**Problem statement**
The task calls for an exact copy of the records, without any images.
——
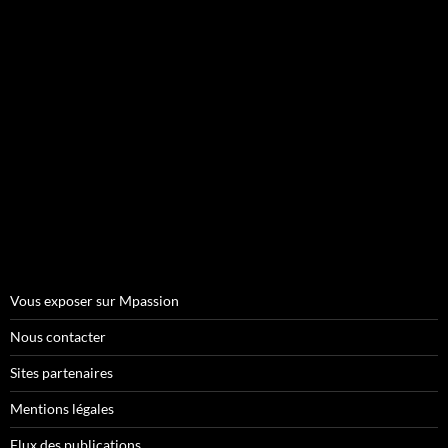
Vous exposer sur Mpassion
Nous contacter
Sites partenaires
Mentions légales
Flux des publications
——
**Answer below**
Vous exposer sur Mpassion
Nous contacter
Sites partenaires
Mentions légales
Flux des publications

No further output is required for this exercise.